I'm almost to the point to tell my husband "D" or me. Am I out of line to feel this way. If I had a male friend that was disrespectful to my marriage I would have put my foot down. We hardly know J but she tries to be myhusband's buddy buddy because her boyfriend is, and I don't like it.


----------



## mablenc (Feb 26, 2013)

Sounds like good idea to me, but you first need to address the fact that your husband is not respecting you. Also, when he "says well he'll just go see them alone"makes me think that he is loving the attention putting them first and you last.


----------



## EnjoliWoman (Jul 2, 2012)

Instead of an ultimatum on contact with D, have you told your husband he needs to set boundaries with J? Ask how he would feel if D were flirting with you? He'd want you to put a stop to it or else HE would be a stop to it, right? There are a few ways to handle this if H is intent on remaining friends. 

You can have H set boundaries with J by just saying outright "I'm not comfortable with you call me your *****, please, Herb is fine, thanks.

You can do that by calling her out and saying you prefer she calls H Herb, not *****.

Or you can be a even more passive-aggressive and when she calls your H "my *****" you can smile cooly, plant a kiss right on your hubby and rub right up on him, look at her and say "you can't call him that because he's MY *****". Claim him physically for her to see.

You say you trust H but do you trust H to turn J down if she makes a move?

Is D still a bad influence or you just don't like him because of the past? have you made an effort to befriend J? Keep her away from 'the boys'? So what if she wears short-shorts? 

And lastly, you can always be sure to screw your H silly before and during their stay, cop a feel, quickie BJs, etc. so he isn't the LEAST bit tempted by some chick in short shorts when he can have YOU whenever he wants.


----------



## Emerald (Aug 2, 2012)

Because you don't like & trust this couple, you do not & should not allow them to stay in your home.

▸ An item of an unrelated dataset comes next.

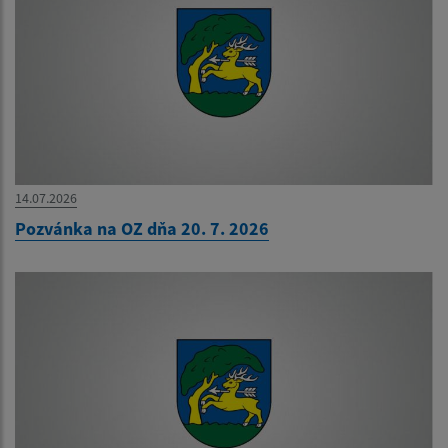
14.07.2026
Pozvánka na OZ dňa 20. 7. 2026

If your husband can't respect this request, then I suggest you book a marriage counseling appointment.

It also appears that your husband is flirting with "J." If this is the case, you need to ask him to stop immediately. If he refuses, then maybe an ultimatum is an order.


----------



## IsGirl3 (Nov 13, 2012)

what your husband is doing with J is totally unacceptable. There is no way I would stand by while someone was flirting with my husband. And then your H says he'll go there w/o you? He's making a choice, and it's not you. He doesn't respect you. He doesn't care about your feelings. He pooh-poohs your feelings and negates them and trivializes them.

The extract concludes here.